┌─ EXTRACTED RECORDS

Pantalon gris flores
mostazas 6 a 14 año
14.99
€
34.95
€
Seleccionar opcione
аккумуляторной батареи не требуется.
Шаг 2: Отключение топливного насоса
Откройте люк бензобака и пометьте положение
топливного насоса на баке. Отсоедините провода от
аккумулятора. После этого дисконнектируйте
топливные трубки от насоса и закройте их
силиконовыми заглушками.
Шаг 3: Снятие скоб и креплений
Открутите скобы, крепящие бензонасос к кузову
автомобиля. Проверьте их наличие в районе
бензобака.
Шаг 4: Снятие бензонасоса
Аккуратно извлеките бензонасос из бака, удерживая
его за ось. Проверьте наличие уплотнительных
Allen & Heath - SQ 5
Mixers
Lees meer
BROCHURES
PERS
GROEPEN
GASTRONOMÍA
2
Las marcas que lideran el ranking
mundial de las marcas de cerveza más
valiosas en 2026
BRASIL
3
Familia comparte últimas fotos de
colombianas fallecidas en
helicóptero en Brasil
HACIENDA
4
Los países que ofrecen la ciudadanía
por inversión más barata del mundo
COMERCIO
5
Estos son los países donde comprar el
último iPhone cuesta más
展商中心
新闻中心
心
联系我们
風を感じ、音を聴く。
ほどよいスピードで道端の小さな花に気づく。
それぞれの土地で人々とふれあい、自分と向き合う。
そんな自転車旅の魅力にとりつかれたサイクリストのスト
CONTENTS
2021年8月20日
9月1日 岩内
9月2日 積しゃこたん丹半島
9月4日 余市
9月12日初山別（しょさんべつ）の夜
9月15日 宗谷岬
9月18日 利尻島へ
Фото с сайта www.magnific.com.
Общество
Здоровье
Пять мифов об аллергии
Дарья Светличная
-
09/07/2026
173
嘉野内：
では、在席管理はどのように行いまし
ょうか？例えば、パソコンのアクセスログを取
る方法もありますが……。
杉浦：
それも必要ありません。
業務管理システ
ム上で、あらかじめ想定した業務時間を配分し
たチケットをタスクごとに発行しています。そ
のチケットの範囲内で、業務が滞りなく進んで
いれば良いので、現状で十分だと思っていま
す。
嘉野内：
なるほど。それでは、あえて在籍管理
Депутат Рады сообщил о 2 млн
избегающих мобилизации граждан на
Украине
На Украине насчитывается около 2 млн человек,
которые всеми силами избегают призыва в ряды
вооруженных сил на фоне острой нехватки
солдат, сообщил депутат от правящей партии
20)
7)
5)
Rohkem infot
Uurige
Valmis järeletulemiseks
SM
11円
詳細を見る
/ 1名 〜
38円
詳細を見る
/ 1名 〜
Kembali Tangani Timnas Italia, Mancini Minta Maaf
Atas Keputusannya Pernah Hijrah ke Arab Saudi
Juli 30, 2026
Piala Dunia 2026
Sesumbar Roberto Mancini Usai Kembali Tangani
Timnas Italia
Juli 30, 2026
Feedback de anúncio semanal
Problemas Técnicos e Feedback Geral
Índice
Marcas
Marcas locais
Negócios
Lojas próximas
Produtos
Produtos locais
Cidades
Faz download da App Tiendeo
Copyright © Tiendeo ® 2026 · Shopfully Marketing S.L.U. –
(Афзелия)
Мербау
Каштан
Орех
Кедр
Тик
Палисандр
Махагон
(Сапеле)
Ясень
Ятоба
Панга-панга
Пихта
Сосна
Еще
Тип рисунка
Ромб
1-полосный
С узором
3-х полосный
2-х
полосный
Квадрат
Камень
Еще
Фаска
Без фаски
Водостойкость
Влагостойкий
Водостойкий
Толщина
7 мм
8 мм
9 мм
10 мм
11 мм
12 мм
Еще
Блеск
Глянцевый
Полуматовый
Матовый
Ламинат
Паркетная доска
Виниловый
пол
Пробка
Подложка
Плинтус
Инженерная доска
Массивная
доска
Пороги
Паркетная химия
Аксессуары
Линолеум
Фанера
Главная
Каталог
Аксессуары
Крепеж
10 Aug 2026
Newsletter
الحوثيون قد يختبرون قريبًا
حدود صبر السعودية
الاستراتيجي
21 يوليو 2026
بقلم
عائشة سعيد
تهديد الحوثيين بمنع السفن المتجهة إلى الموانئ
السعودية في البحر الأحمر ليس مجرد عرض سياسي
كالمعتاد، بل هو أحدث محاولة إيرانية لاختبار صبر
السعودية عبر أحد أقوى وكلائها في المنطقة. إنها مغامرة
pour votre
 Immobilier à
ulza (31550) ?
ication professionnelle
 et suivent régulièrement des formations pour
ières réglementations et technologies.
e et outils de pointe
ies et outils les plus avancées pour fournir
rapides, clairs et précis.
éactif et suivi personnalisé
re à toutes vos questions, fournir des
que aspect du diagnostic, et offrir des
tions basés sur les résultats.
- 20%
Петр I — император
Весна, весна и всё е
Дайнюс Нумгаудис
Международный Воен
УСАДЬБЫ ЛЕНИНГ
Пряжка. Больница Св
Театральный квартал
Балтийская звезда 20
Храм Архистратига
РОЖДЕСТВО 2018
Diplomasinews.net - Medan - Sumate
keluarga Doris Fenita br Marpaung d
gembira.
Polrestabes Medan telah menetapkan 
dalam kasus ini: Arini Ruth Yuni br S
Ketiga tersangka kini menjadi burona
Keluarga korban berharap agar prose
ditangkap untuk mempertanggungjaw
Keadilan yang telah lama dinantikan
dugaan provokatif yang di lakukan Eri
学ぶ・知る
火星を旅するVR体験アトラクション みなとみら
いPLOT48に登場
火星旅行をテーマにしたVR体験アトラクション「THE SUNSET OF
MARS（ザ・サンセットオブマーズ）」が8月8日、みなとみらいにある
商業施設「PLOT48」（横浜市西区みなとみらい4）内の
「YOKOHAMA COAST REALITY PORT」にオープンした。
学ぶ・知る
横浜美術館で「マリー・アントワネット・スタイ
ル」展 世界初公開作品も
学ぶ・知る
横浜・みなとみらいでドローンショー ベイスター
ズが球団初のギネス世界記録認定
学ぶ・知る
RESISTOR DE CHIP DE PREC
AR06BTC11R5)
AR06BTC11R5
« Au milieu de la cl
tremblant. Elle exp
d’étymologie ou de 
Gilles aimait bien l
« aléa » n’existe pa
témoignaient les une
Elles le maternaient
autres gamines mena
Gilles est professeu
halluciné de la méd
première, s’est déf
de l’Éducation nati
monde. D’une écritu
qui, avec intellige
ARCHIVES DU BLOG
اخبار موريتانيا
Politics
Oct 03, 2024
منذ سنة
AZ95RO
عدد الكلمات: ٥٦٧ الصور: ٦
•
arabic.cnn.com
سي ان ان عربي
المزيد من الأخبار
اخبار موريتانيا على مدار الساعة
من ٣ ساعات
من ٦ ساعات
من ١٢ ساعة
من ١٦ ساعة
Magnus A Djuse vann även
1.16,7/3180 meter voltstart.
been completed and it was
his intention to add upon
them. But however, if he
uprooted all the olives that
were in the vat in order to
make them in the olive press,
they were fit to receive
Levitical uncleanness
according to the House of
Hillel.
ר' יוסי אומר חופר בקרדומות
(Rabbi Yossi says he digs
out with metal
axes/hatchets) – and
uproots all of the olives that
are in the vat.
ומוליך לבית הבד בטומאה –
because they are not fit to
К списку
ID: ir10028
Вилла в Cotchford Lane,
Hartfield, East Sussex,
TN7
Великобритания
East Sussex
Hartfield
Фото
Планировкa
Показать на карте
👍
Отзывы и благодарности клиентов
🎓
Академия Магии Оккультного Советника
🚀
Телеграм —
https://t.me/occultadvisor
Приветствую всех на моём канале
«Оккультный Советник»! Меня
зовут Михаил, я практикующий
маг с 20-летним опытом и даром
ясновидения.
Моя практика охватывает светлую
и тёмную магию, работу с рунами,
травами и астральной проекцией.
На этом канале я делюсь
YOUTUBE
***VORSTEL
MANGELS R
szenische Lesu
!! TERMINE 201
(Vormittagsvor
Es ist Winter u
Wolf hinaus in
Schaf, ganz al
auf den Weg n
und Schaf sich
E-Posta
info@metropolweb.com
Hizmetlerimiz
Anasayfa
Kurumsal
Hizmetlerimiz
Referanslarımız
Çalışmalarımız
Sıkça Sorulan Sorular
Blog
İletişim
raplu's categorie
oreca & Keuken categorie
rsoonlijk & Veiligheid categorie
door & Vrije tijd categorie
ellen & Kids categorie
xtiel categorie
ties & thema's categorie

└─

§ **YOUR TASK**:
In how many lines of the data above does the word "канале" occur? Only the number is wanted.

§ **ANSWER TO THIS EXERCISE**:
2